The United States moved, on Sept. 21, through the IGC, to announce a vast "reform" of the Iraqi economy. The IGC declared new laws that abolish 30 years of state direction of the Iraqi economy, by opening up most sectors of the economy to foreign investment and up to 100% foreign ownership. Only the oil and natural resources section is exempt from the new rules. (It is known, that the Occupation plans to mortgage oil revenues to pay for Halliburton's and Bechtel's reconstruction contracts.)

The new ownership laws—which stand in sharp contrast to those of most of the Arab world—will also allow foreign investors to jump right in without having to be screened by the government, and will allow profits to be fully and immediately withdrawn from Iraq and remitted overseas.

The new rules were announced in Dubai, at the meeting of the IMF and World Bank, by the IGC's "Finance Minister," Kamel al-Kailani, who was scheduled to meet with U.S. Treasury Secretary John Snow. The Coalition Provisional Authority has also established an independent Central Bank for Iraq. The new laws provide a "fast track" system by which six foreign banks can buy complete control of any Iraqi bank, and allow an unlimited number of foreign banks to purchase 50% control. The London Independent's banner headline on Sept. 22 read, "America puts Iraq up for sale."
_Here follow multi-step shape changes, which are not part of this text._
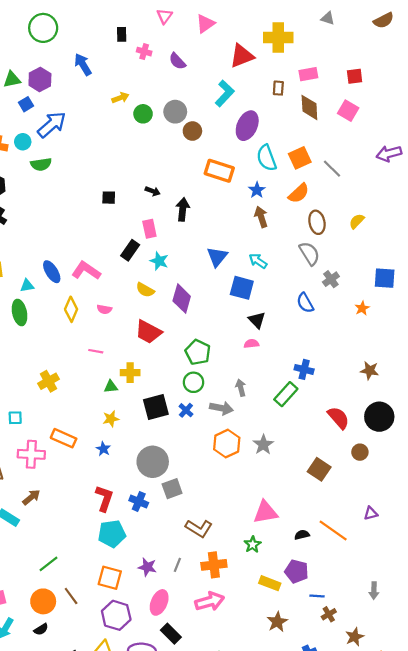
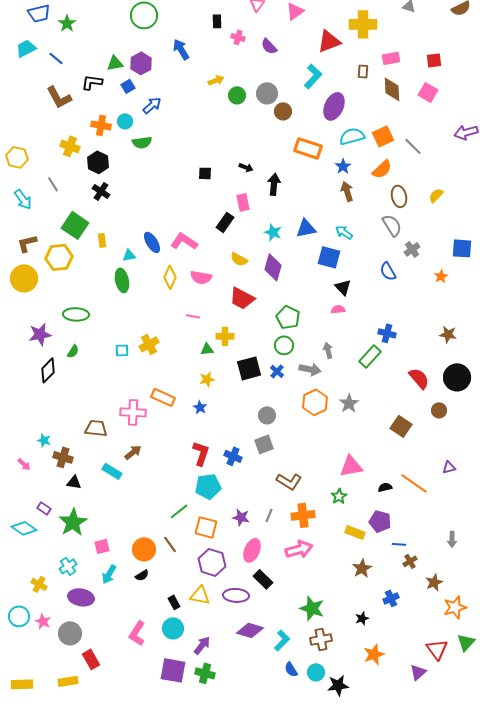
blue arrow: (52, 125) -> (152, 105), size x0.7
cyan semicircle: (267, 158) -> (352, 136), turned 95
blue triangle: (217, 257) -> (306, 228), turned 40
cyan star: (159, 261) -> (273, 232), moved
pink semicircle: (104, 309) -> (201, 277), size x1.5
cyan square: (15, 418) -> (122, 350), moved
gray circle: (153, 462) -> (267, 415), moved, size x0.6
green line: (49, 564) -> (179, 511), moved

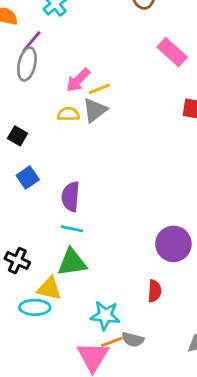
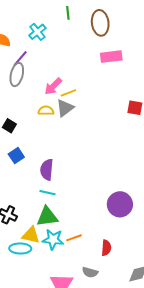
pink rectangle: (172, 52) -> (111, 57), moved, turned -50
red semicircle: (154, 291) -> (106, 248), moved
cyan star: (105, 316) -> (53, 239), moved
orange line: (112, 342) -> (74, 238), moved

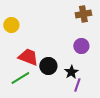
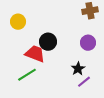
black circle: (48, 66) -> (48, 42), moved
purple line: (77, 85) -> (84, 82), turned 32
Though one senior U.S. occupation official said of the Dubai announcements, "This is the law. This is done ... it was all signed yesterday," it is actually in defiance of that body of international law which Kofi Annan was defending. As EIR documented in its Aug. 29 issue, an occupying power has no right to establish any institutions of this type, nor to dispose of the country's economy or its natural resources. If there is to be any hope for Iraq to recover its sovereignty, this regime of illegality established by the occupying power must be stopped. This requires both a shift to reality-orientation in the Bush Administration, to give an actually predominant role to the UN now, before it becomes too late.